[Updated] New York ISO: $5M Cyber Insurance Effective December 1
UPDATED – December 3, 2018
The data security agreement (DSA) requires ESCOs to hold cybersecurity insurance in the amount of $5 million per cybersecurity incident. The requirement is effective December 1, 2018, and is a change from an original proposal of twice as much cyber insurance.
The DSA was forged in response to an order instituted by New York’s Public Service Commission in June as part of a broader initiative to establish firmer cybersecurity guidelines within the energy industry. The initiative is driven by recent cybersecurity incidents that the Commission believes warrant stronger cybersecurity protections to be in place.
The insurance requirement is part of the broader DSA governing how information is exchanged between utilities and energy service entities (ESEs), including ESCOs. More information on the cybersecurity situation and most recent DSA in New York can be found here.

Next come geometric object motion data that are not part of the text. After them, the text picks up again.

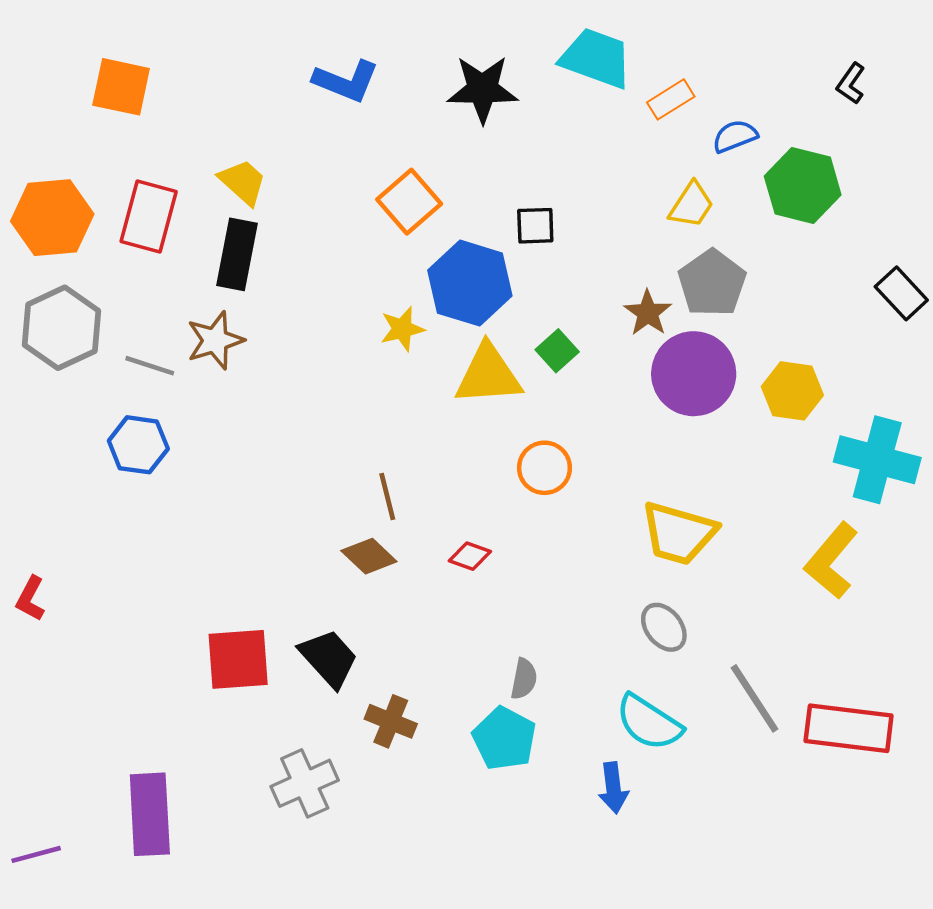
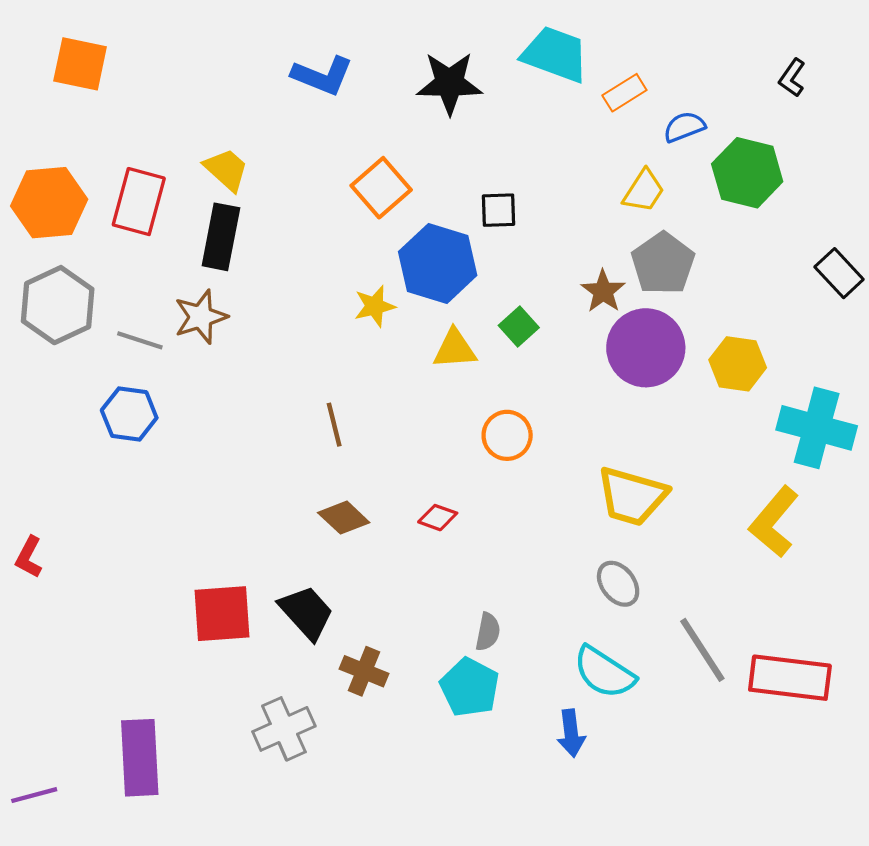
orange square: (121, 87) -> (80, 64), moved
yellow triangle: (488, 375) -> (455, 349), size x0.7
brown line: (387, 496) -> (334, 425), moved

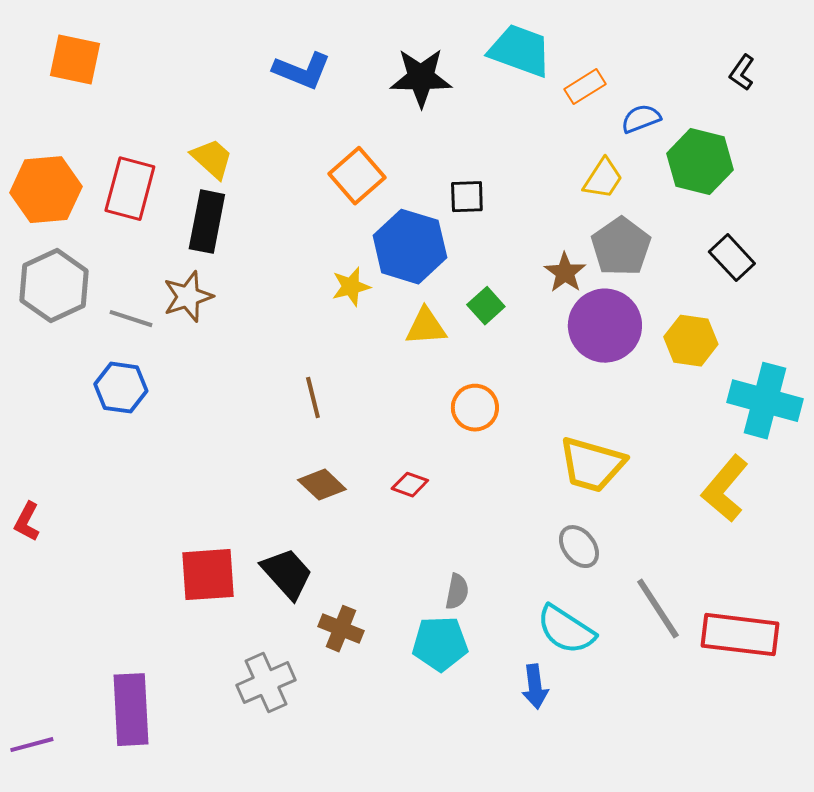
black rectangle: (839, 273) -> (732, 258), moved
cyan pentagon: (470, 687) -> (440, 644), turned -30

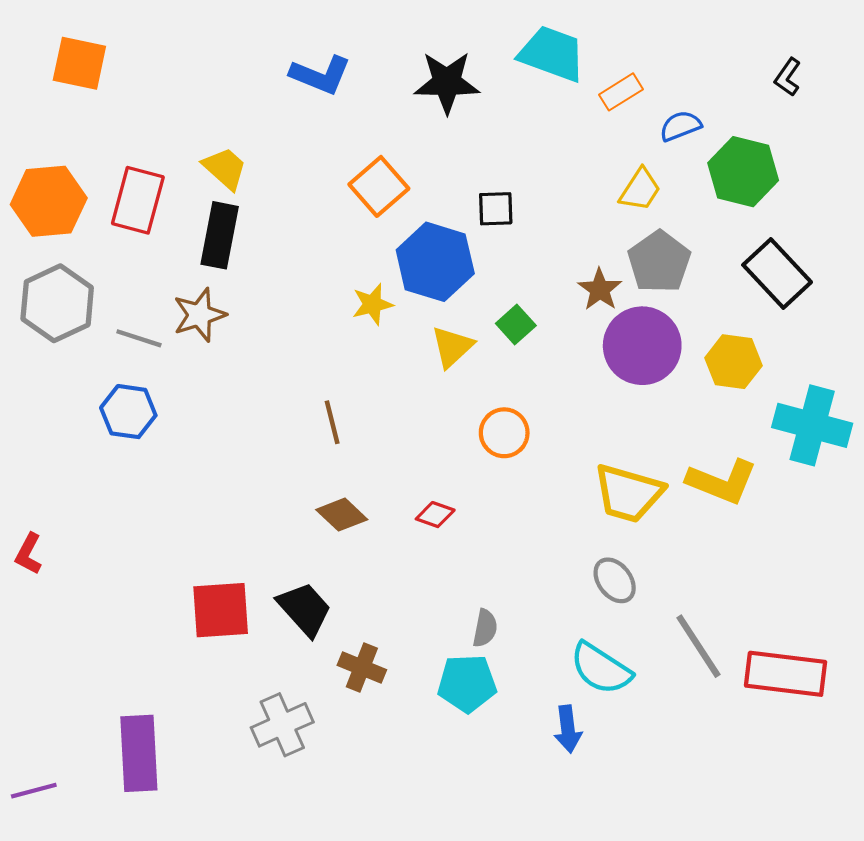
black rectangle: (732, 258) -> (777, 274), size x1.4
yellow triangle: (426, 327) -> (452, 347), turned -39
yellow L-shape: (725, 489) -> (722, 482), moved, turned -108

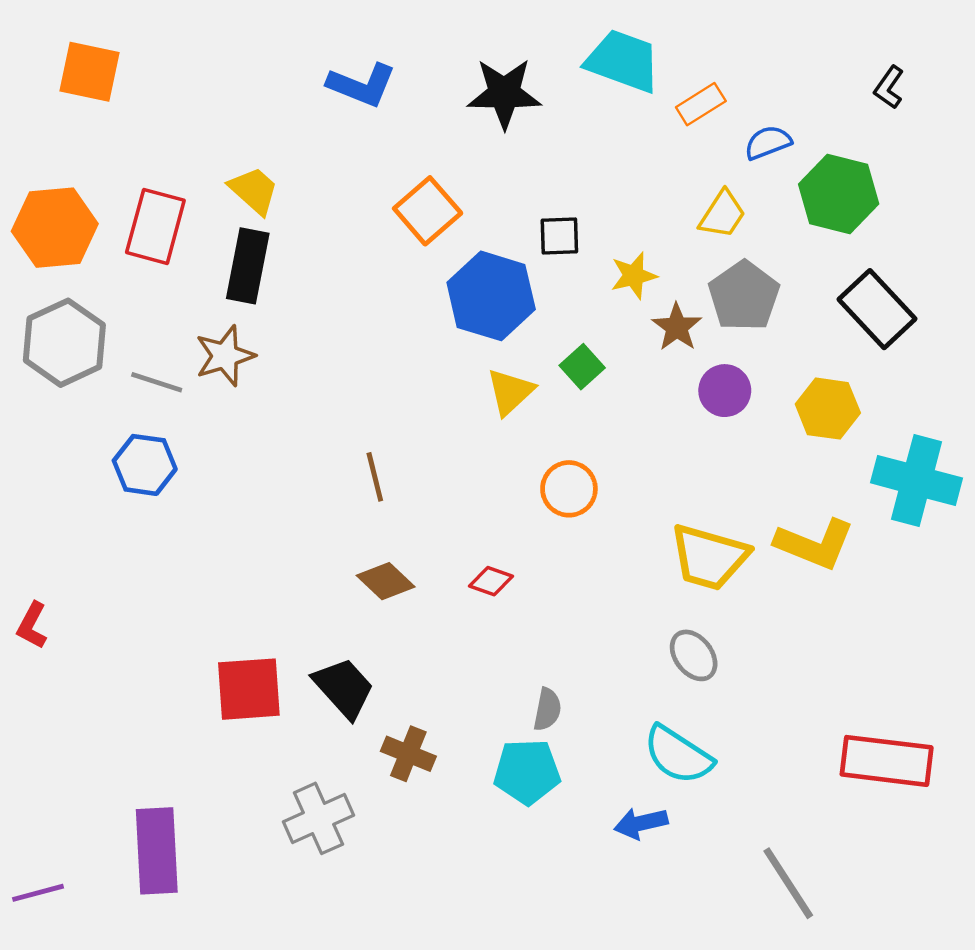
yellow star: (373, 304) -> (634, 276), moved
purple circle: (642, 346) -> (725, 391), size x0.6
gray line: (698, 646) -> (788, 883), moved
blue arrow: (568, 729) -> (641, 823), turned 84

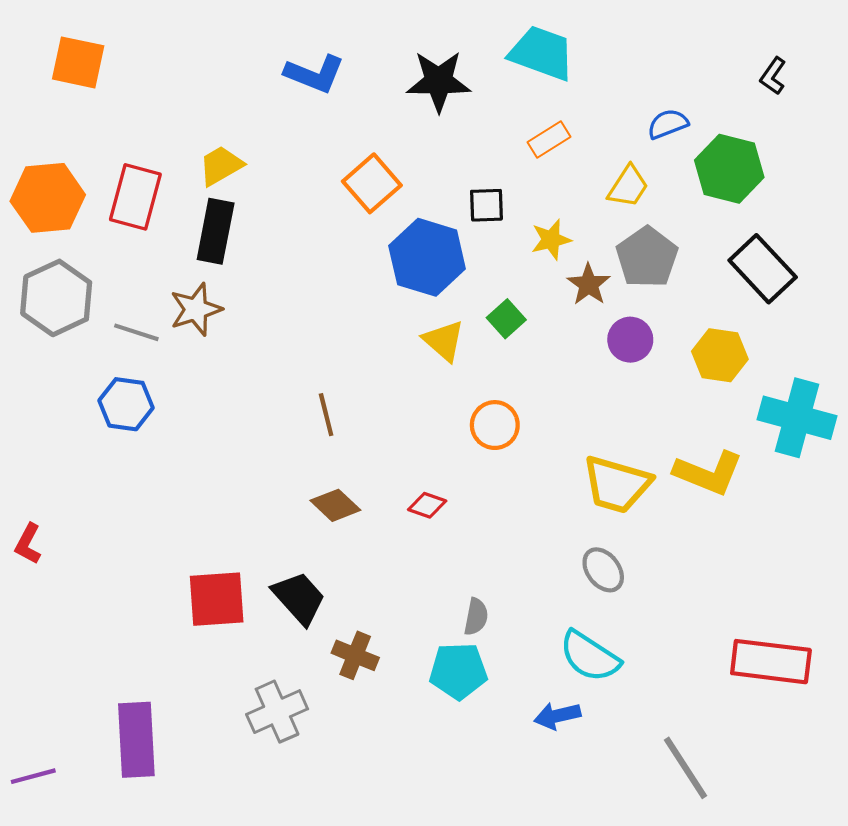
orange rectangle: (701, 104) -> (549, 140), moved
yellow trapezoid: (254, 190) -> (221, 166), turned -72
yellow triangle: (510, 392) -> (444, 341), turned -36

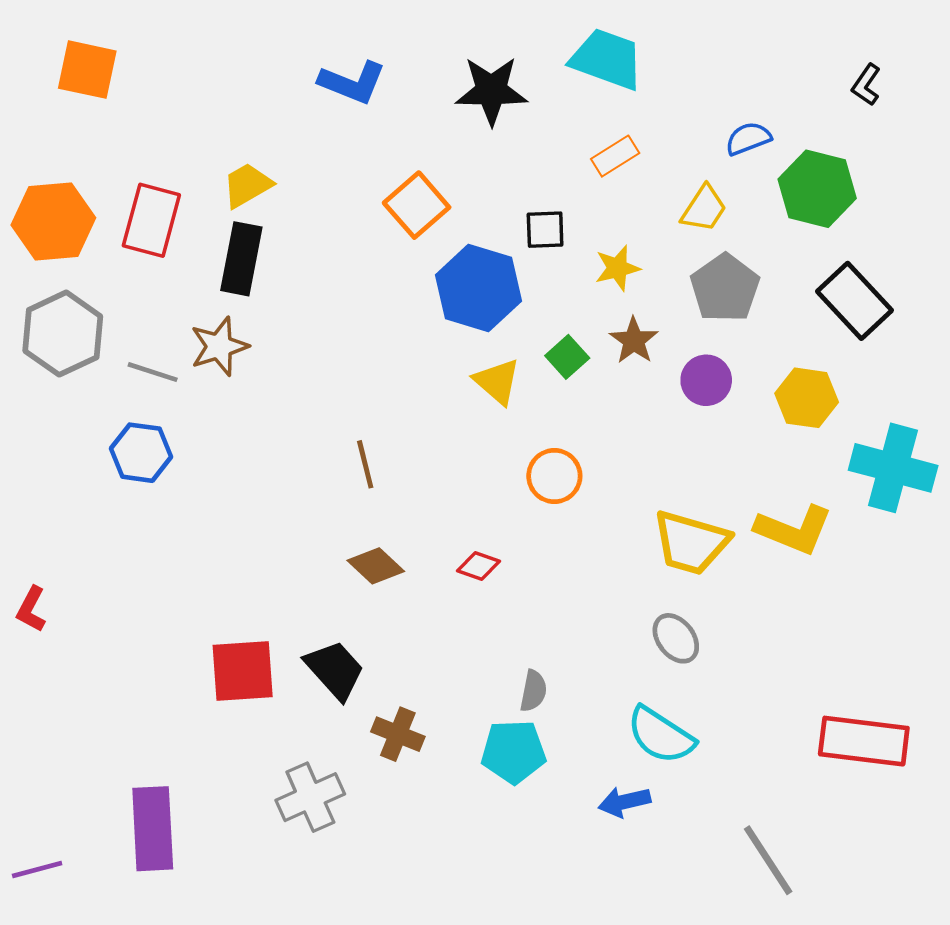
brown star: (589, 284) -> (634, 341), moved

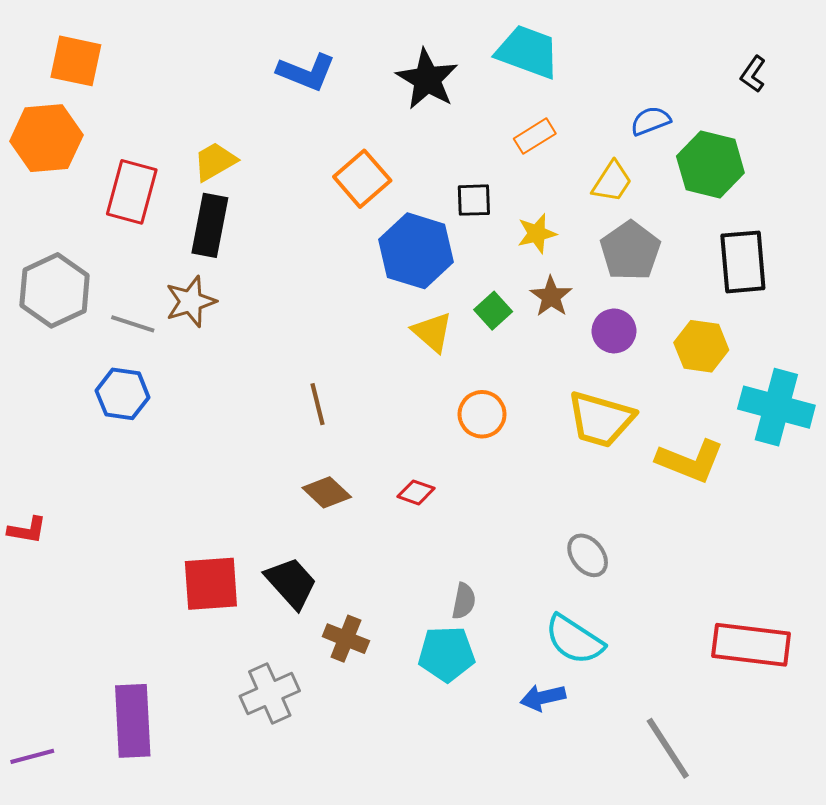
black star: (491, 91) -> (427, 79), turned 30
orange hexagon: (53, 221) -> (46, 138), moved
black rectangle: (854, 301) -> (743, 262), turned 38
yellow trapezoid: (691, 543) -> (601, 419), moved
red L-shape: (31, 609) -> (27, 530), turned -108

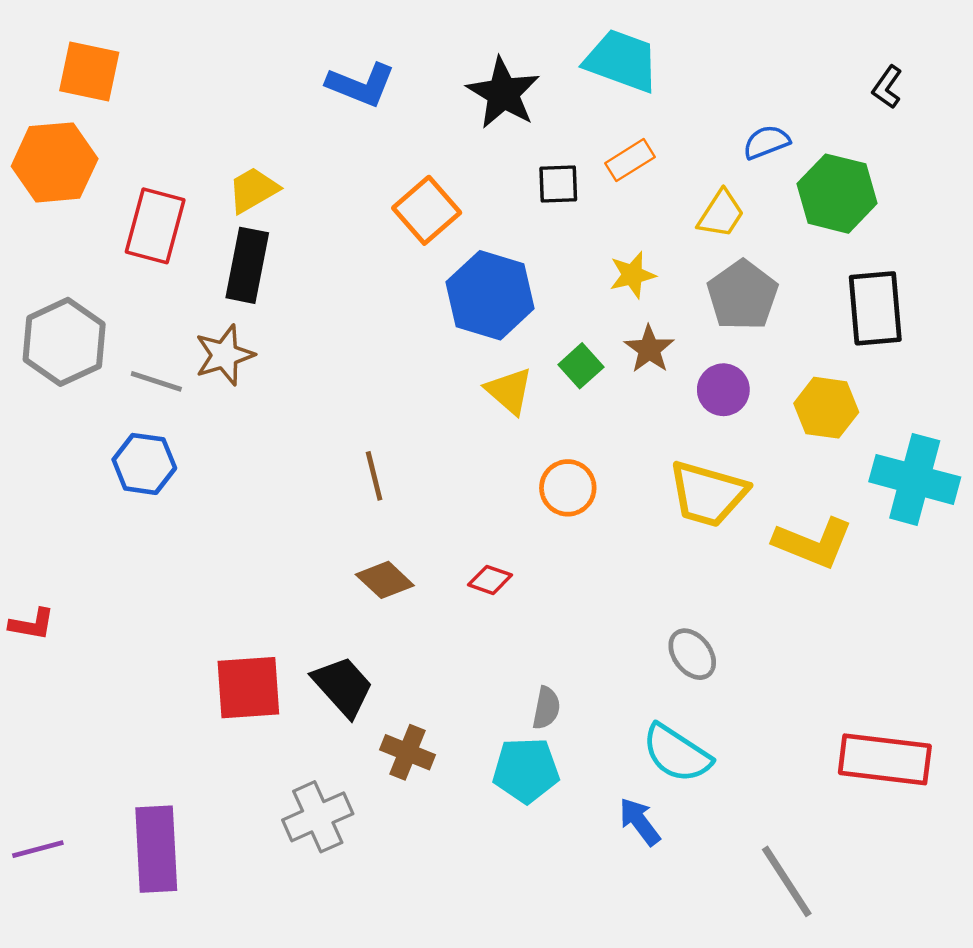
black square: (474, 200) -> (558, 184), moved
blue arrow: (543, 698) -> (640, 822), turned 66
purple line: (32, 756) -> (38, 849), moved

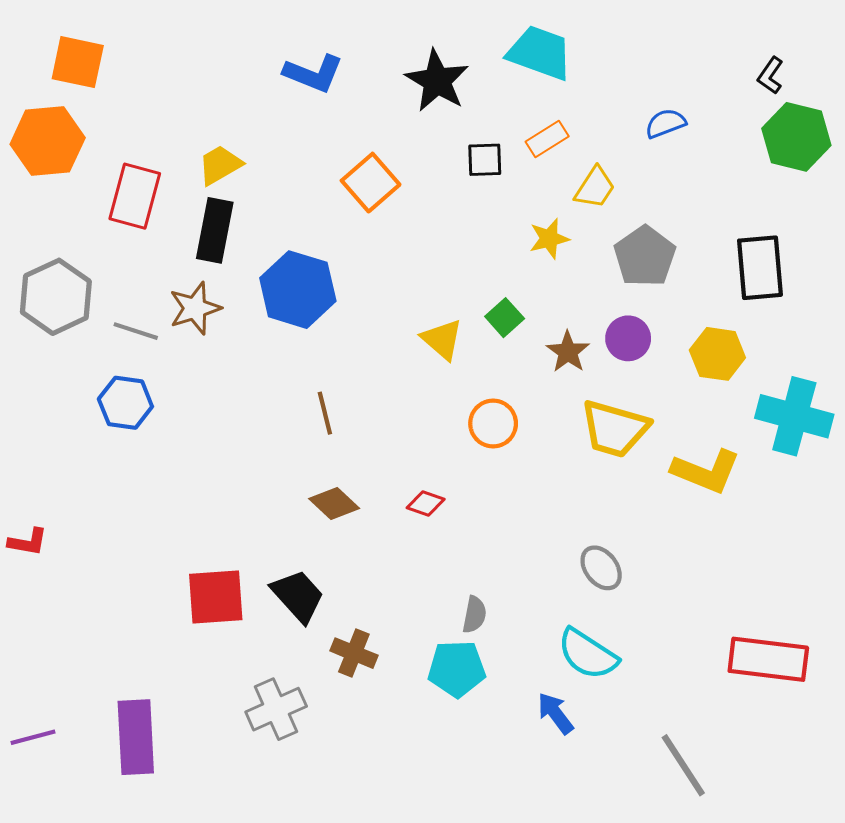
green hexagon: (837, 194) -> (796, 137), moved
yellow trapezoid: (721, 214) -> (595, 188), moved
blue hexagon: (490, 295) -> (298, 290), moved
brown star: (649, 349) -> (568, 352), moved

The required $5M cyber liability insurance from New York ESCOs creates a lower barrier to entry than the original $10M per occurrence requirement. However, Staff and the Commission’s failure to consider whether cyber liability insurance is the right policy tool, the “SWAG” as to the right amount of insurance required, and the adoption of a “one size fits all” approach highlights the leadership failure in New York.
The Empire State could have been a leader in establishing well-reasoned cyber security policy in the retail energy space, but the rush to get to an answer right now rather than the right answer created a solution in search of a problem.
*Insight provided by Phillip Golden and reflects his views and not necessarily those of Energy Pages or its Staff.